The design also leveraged natural light to illuminate open office space. The south wall of the building features a louvered shading system from commercial-building product-provider Colt Group. The louver essentially works as a sunscreen system made of glass that modulates to provide different coverage based on weather conditions. The design won a Washington Building Congress Craftsmanship Award for ornamental metal. Similarly, the autopsy area was outfitted with blackout shades for privacy. “But they have the ability to have a bright space, if they choose to,” Beavers says. Occupancy sensors were added to reduce energy use, and similar sensors are used to control heating and air-conditioning in the building.
Storm-water runoff is repurposed to irrigate planting areas along the southern side of the building through a low-impact tree pit. “Even though we’re in an urban setting, the landscape around the facility uses a lot of planting areas to add vegetation,” Beavers says. “Now planting areas are collecting water instead of it flowing off.”
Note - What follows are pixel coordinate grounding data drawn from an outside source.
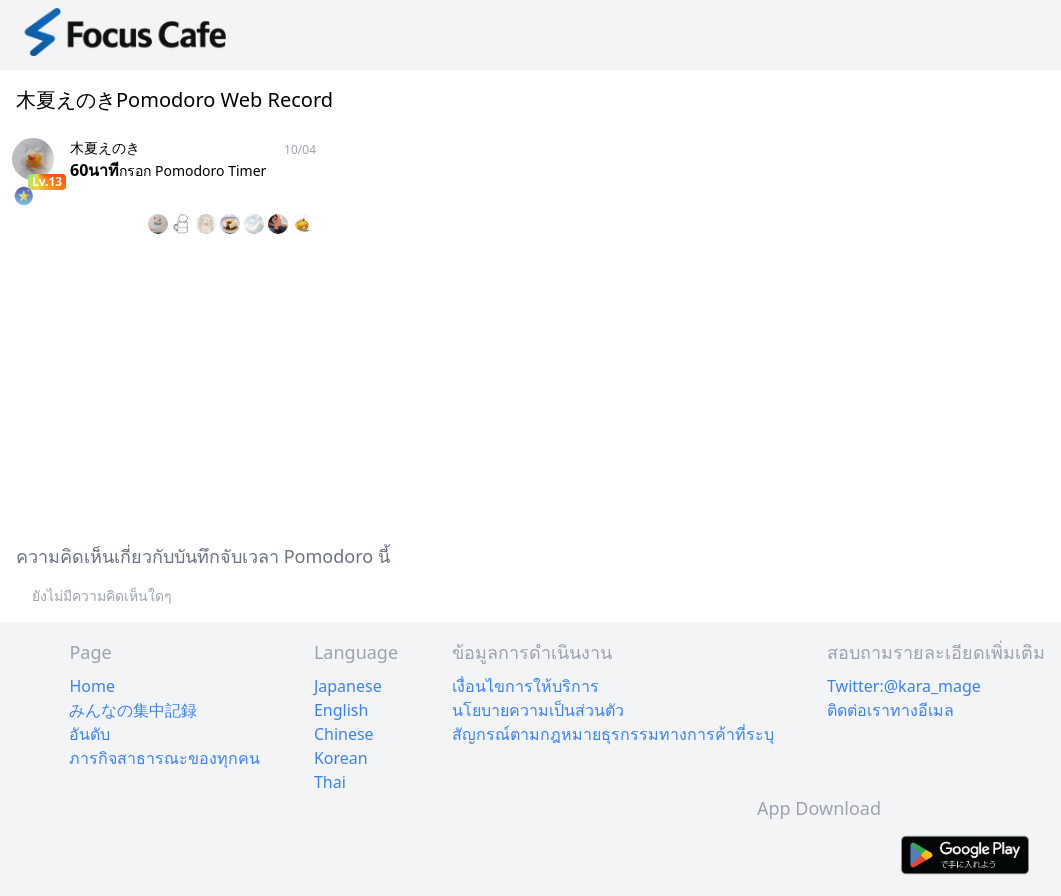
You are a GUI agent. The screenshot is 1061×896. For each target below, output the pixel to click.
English (341, 710)
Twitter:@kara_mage (904, 686)
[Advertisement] (530, 386)
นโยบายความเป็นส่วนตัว (538, 710)
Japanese (348, 686)
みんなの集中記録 (133, 710)
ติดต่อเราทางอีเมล (890, 710)
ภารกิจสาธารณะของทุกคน (164, 758)
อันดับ (89, 734)
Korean (341, 758)
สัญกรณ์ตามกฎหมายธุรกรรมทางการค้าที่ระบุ (613, 734)
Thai (330, 782)
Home (92, 686)
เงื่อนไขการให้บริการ (525, 686)
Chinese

After the building was completed in July 2012, security personnel were the first to move in. Other groups followed through October. DNA testing, firearm research, and fingerprinting can now be conducted in-house, along with potentially infectious autopsies—allowing DC’s three different departments to work faster and more efficiently. “It’s the first time all three entities have been brought together,” Beavers said. “There is a work and a cost benefit—all three can share training, conference, and other rooms, and they can now conduct their own forensic work, instead of having to send it out to external labs for results.”